Take each line below that has "stainless" and copy it.

--- --- ---

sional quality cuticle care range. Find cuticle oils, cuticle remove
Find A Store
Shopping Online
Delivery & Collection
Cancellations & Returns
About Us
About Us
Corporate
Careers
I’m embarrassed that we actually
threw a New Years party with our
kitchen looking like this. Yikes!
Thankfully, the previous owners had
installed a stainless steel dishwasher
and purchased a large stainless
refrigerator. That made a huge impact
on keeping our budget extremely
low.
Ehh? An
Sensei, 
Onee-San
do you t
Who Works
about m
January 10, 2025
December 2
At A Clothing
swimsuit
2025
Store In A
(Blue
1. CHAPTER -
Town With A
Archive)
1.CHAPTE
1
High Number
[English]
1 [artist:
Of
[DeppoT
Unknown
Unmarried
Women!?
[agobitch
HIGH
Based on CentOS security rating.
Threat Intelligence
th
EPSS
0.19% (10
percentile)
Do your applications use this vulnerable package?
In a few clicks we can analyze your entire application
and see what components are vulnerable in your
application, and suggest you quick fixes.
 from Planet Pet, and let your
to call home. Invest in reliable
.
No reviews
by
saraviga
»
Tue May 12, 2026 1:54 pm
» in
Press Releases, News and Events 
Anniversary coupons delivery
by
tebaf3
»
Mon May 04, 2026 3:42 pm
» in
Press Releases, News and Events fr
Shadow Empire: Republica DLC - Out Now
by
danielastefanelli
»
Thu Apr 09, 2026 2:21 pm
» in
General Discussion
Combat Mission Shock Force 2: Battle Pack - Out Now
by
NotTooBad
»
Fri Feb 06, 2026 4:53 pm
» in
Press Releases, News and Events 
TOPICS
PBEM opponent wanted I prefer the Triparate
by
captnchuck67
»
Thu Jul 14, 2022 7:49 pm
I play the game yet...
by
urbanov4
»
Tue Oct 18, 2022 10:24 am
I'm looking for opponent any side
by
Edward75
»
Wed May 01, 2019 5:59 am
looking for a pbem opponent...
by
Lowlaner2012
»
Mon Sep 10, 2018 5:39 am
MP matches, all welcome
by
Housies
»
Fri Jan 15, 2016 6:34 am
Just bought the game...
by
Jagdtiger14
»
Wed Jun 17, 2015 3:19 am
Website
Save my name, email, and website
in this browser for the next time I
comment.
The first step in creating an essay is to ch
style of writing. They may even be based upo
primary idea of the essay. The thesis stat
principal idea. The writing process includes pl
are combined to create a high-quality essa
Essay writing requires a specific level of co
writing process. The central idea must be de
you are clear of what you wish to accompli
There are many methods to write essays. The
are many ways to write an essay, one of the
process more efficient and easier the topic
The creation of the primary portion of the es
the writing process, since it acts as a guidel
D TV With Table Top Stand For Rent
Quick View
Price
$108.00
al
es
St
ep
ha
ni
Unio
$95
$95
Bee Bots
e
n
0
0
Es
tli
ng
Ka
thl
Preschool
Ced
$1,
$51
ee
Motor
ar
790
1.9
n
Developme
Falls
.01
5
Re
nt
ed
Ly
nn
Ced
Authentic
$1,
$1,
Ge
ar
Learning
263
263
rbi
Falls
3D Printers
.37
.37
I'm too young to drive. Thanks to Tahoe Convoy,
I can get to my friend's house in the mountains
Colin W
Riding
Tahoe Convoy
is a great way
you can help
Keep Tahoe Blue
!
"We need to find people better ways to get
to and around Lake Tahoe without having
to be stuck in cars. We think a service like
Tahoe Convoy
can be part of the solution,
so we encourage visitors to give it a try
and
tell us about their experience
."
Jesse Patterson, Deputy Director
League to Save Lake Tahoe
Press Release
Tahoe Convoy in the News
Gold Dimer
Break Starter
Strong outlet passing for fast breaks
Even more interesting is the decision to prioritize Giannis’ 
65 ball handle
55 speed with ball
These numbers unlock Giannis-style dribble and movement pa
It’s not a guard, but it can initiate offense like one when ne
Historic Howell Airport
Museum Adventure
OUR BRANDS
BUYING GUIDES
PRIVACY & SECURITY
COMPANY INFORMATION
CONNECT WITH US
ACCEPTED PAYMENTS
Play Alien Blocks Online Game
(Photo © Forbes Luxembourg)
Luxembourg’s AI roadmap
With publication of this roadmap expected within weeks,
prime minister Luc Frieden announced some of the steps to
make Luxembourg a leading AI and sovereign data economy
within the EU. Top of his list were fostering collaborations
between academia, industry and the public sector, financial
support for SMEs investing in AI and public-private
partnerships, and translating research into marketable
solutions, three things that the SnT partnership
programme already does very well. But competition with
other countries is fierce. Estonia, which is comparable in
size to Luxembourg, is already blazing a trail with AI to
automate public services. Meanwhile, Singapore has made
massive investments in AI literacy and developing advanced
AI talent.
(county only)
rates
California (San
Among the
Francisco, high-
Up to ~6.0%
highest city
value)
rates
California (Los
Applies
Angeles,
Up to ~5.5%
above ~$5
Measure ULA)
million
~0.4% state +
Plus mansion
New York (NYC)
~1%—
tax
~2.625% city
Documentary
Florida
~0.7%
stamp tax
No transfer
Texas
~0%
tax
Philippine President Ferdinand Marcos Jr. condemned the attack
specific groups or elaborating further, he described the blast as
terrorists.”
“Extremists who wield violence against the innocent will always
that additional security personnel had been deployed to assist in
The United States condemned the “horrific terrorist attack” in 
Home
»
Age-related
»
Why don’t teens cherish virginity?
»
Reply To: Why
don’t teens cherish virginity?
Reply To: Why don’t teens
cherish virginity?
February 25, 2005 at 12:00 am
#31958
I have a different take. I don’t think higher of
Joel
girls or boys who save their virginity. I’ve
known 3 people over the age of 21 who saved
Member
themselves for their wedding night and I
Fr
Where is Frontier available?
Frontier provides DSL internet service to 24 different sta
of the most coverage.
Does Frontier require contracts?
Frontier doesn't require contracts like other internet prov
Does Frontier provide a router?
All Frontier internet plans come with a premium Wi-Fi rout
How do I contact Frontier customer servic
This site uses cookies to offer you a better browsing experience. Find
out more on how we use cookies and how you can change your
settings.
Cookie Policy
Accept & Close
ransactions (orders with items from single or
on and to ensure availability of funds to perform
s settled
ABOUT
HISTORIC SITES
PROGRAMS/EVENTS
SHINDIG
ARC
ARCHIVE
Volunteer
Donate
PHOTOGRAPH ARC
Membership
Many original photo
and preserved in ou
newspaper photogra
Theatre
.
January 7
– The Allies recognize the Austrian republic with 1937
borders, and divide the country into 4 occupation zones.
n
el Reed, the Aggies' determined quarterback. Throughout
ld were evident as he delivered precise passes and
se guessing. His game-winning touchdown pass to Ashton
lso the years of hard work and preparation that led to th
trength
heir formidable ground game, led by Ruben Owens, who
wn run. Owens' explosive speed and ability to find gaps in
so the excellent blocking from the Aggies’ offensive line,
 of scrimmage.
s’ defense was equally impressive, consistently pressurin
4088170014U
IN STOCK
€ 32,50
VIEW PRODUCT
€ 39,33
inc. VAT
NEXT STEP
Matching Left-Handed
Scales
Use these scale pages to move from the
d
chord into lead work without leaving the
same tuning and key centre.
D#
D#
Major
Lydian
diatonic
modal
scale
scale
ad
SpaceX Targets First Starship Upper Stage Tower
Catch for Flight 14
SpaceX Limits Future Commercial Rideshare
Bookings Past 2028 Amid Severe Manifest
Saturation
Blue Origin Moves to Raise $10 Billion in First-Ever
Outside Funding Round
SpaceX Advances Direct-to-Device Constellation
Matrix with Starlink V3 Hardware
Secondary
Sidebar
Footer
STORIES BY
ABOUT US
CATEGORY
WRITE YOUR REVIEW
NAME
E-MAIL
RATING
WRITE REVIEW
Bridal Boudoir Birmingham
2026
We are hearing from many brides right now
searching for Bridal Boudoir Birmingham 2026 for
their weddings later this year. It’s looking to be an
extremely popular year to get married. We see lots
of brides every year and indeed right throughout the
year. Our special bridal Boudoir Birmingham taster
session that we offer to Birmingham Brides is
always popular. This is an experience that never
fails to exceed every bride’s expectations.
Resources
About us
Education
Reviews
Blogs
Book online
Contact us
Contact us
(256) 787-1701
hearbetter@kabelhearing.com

--- --- ---

■ FINISHED TASK:
installed a stainless steel dishwasher
and purchased a large stainless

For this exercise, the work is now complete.